Benchmarks consistently indicate that human input—when well integrated—elevates both the quantitative and qualitative outcomes of the optimization process, accelerates convergence (especially in early iterations), and supports adaptation to personalized or evolving objectives.

6. Challenges: Human Factors, Stability, and Real-World Robustness

Several challenges are inherent to HILO:

Instability of Human Judgment: Experimental work demonstrates that human ratings can be inconsistent, contradictory, or subject to cognitive biases (anchoring, loss aversion, availability effects), violating the (often implicit) assumption that the human utility function is consistent and stationary (Ou et al., 2022). These issues can destabilize the optimization process. Mitigation includes designing UI features such as history views, context frames, and visual aids to reduce various types of decision noise.
Interaction with Plant/System Dynamics: In coupled systems (e.g., when controller optimization and plant response interact), the online learning loop must account for the plant’s transient behavior, stability, and error propagation. Theoretical analyses employ Lyapunov techniques to bound convergence and characterize steady-state errors introduced by dynamics and stochastic gradient approximations (Wang et al., 2 Jun 2025).
Expertise-Dependent Patterns: Studies reveal that novices achieve high objective performance with less iteration but terminate sooner and exhibit higher reported satisfaction; experts interact more, are less satisfied, and seek diverse or maximizing exploration. Designers are encouraged to adapt the interaction protocol and optimization loop to the user’s domain expertise (Ou et al., 2023).
Scalability and Continual Learning: As systems are personalized for numerous users, continual learning strategies (e.g., BNNs with generative replay) are needed to aggregate experience without catastrophic forgetting and to enable efficient real-time adaptation for new users (Liao et al., 7 Mar 2025).
Transparency and User Agency: Increased automation and optimization guidance may reduce user agency, creativity, and sense of ownership. Solutions involve mixed-initiative designs, dynamic control-sharing, and transparency mechanisms that communicate the rationale for suggestions or actions (Chan et al., 2022, Jansen, 13 May 2025).

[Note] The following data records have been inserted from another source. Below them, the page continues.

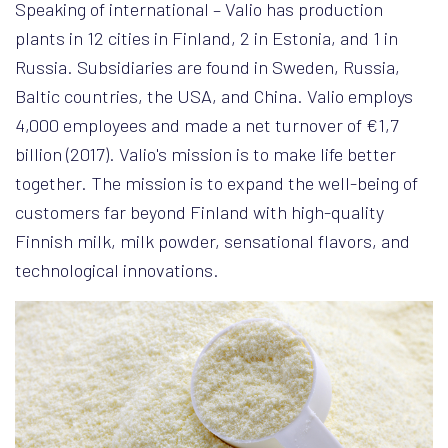
Speaking of international – Valio has production
plants in 12 cities in Finland, 2 in Estonia, and 1 in
Russia. Subsidiaries are found in Sweden, Russia,
Baltic countries, the USA, and China. Valio employs
4,000 employees and made a net turnover of €1,7
billion (2017). Valio's mission is to make life better
together. The mission is to expand the well-being of
customers far beyond Finland with high-quality
Finnish milk, milk powder, sensational flavors, and
technological innovations.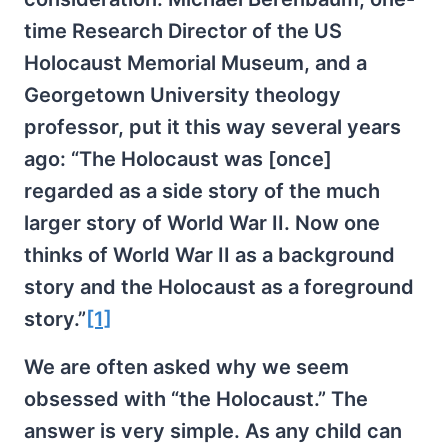
time Research Director of the US
Holocaust Memorial Museum, and a
Georgetown University theology
professor, put it this way several years
ago: “The Holocaust was [once]
regarded as a side story of the much
larger story of World War II. Now one
thinks of World War II as a background
story and the Holocaust as a foreground
story.”
[1]
We are often asked why we seem
obsessed with “the Holocaust.” The
answer is very simple. As any child can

7. Future Directions and Open Problems

Key areas for future development include:

Integration of dynamic and physical system properties (beyond pure kinematic or static models), particularly in robotics and assistive devices (Esfahani et al., 2017, Qian et al., 23 Mar 2025).
Richer forms of human feedback, including natural language, visual explanations, and context-aware constraints mediated by advanced LLMs (Jin et al., 2023, Tiomoko et al., 21 May 2025).
Adaptive human-in-the-loop optimization protocols that account for changing user expertise, changing system dynamics, and multi-objective trade-offs (Ou et al., 2023, Savage et al., 2023).
Scalable, population-level continual optimization that balances population priors and personalized (user-specific) adaptations, with generative replay to prevent model forgetting (Liao et al., 7 Mar 2025).
Theoretical analysis of convergence and sub-optimality under real-world constraints, dynamics, non-stationary feedback, and noisy human signals (Wang et al., 2 Jun 2025).
Design of bidirectional learning environments (e.g., for human–robot symbiosis and rehabilitation) where both the AI system and user adapt to each other through continuous mutual feedback (Chen et al., 11 Feb 2025).

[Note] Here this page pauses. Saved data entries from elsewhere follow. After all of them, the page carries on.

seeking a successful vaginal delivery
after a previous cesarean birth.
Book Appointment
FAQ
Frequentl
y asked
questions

In summary, Human-in-the-Loop Optimization is a rapidly developing research area enabling optimization strategies to access domains and objectives that are otherwise intractable or ambiguous to automate. The architecture, theory, and application contexts are diverse, but all require careful algorithmic design to robustly and efficiently integrate the strengths—and address the idiosyncrasies—of human feedback.